[PVE-User] Cluster disaster

Thu Nov 10 11:39:53 CET 2016

On 11/09/2016 11:46 PM, Dhaussy Alexandre wrote:
> I had again another outage...
> BUT now everything is back online ! yay !
>
> So i think i had (at least) two problems :
>
> 1 - When installing/upgrading a node.
>
> If the node sees all SAN storages LUN before install, debian
> partitionner tries to scan all LUNs..
> This causes almost all nodes to reboot (not sure why, maybe it causes
> latency in lvm cluster, or a problem with a lock somewhere..)
>
> Same thing happens when f*$king os_prober spawns out on kernel upgrade.
> It scans all LVs and causes nodes reboots. So now i make sure of this in
> /etc/default/grub => GRUB_DISABLE_OS_PROBER=true

Yes OS_PROBER is _bad_ and may even corrupt some FS under some 
conditions, AFAIK.
The Proxmox VE iso does not have it for this reason.

>
> 2 - There seems to be a bug in lrm.
>
> Tonight i have seen timeouts in qmstarts in /var/log/pve/tasks/active.
> Just after the timeouts, lrm was kind of stuck doing nothing.

If it's doing nothing it would be interesting to see in which state it is.
Because if it's already online and  active the watchdog must trigger if 
it is stuck for ~60 seconds or more.

> Services began to start again after i restarted the service, anyway a
> few seconds after, the nodes got fenced.

Hmm, this means the watchdog was already running out.

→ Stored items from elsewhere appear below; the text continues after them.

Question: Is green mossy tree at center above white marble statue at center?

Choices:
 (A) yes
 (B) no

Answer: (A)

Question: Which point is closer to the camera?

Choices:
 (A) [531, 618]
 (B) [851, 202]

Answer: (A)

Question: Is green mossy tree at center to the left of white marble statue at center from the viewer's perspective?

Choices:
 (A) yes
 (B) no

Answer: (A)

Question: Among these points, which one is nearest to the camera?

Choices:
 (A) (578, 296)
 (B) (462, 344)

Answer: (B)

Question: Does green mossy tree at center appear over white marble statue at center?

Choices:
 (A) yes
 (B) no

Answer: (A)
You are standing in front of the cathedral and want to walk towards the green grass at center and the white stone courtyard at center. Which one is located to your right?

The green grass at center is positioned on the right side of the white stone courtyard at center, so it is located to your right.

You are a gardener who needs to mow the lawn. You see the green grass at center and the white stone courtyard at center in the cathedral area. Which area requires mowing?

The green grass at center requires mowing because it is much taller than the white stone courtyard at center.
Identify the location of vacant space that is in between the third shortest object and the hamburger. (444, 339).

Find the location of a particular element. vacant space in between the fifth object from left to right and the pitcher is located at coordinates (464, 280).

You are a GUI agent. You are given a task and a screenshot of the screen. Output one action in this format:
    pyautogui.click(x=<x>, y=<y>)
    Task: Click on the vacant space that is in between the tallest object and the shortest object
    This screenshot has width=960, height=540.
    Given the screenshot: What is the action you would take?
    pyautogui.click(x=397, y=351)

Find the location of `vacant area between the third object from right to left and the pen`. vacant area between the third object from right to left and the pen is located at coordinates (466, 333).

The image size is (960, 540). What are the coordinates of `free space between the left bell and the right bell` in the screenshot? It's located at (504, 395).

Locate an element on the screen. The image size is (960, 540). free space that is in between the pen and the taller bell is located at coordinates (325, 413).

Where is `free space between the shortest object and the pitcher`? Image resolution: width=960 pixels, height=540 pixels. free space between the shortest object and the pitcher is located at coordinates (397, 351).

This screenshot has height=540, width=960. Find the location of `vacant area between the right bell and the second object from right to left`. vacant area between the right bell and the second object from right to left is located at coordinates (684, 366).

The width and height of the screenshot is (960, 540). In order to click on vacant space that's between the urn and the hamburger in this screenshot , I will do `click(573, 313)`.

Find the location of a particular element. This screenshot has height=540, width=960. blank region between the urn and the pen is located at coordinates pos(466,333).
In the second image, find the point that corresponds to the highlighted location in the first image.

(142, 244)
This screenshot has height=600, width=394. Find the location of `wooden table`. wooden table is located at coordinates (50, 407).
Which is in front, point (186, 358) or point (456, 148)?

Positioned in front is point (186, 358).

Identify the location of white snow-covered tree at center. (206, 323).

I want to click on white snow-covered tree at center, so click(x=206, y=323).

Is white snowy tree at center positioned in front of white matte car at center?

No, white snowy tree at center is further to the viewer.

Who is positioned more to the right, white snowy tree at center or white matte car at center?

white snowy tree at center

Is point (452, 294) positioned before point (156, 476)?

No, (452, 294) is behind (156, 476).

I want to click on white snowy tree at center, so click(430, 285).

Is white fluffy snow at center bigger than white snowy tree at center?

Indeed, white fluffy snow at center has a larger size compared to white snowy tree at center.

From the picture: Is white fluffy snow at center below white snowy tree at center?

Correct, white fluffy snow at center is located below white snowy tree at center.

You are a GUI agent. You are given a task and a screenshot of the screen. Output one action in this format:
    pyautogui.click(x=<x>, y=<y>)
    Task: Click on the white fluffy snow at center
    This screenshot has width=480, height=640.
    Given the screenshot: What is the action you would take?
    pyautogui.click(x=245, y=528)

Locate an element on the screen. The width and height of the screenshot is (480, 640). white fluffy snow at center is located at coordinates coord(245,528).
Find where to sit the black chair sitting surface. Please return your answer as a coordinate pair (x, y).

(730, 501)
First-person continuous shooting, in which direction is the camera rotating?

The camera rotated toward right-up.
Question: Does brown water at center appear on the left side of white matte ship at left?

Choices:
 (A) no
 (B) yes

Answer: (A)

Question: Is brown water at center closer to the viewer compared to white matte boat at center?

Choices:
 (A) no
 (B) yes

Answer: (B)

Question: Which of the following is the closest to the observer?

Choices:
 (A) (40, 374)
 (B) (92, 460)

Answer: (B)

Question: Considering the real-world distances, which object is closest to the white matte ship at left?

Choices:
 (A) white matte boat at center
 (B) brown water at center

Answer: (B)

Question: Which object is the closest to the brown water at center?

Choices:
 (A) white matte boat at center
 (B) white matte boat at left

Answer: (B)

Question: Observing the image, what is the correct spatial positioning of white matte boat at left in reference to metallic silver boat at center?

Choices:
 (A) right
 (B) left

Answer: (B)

> I think the timeouts are due to a bottlenet in our storage switchs, i
> have a few messages like this :
>
> Nov  9 22:34:40 proxmoxt25 kernel: [ 5389.318716] qla2xxx
> [0000:08:00.1]-801c:2: Abort command issued nexus=2:2:28 --  1 2002.
> Nov  9 22:34:41 proxmoxt25 kernel: [ 5390.482259] qla2xxx
> [0000:08:00.1]-801c:2: Abort command issued nexus=2:1:28 --  1 2002.
>
> So when all nodes rebooted, i may have hit the bottleneck, then the lrm
> bug, and all ha services were frozen... (happened several times.)

Yeah I looked a bit through logs of two of your nodes, it looks like the 
system hit quite some bottle necks..
CRM/LRM run often in 'loop took to long' errors the filesystem also is 
sometimes not writable.
You have in some logs some huge retransmit list from corosync.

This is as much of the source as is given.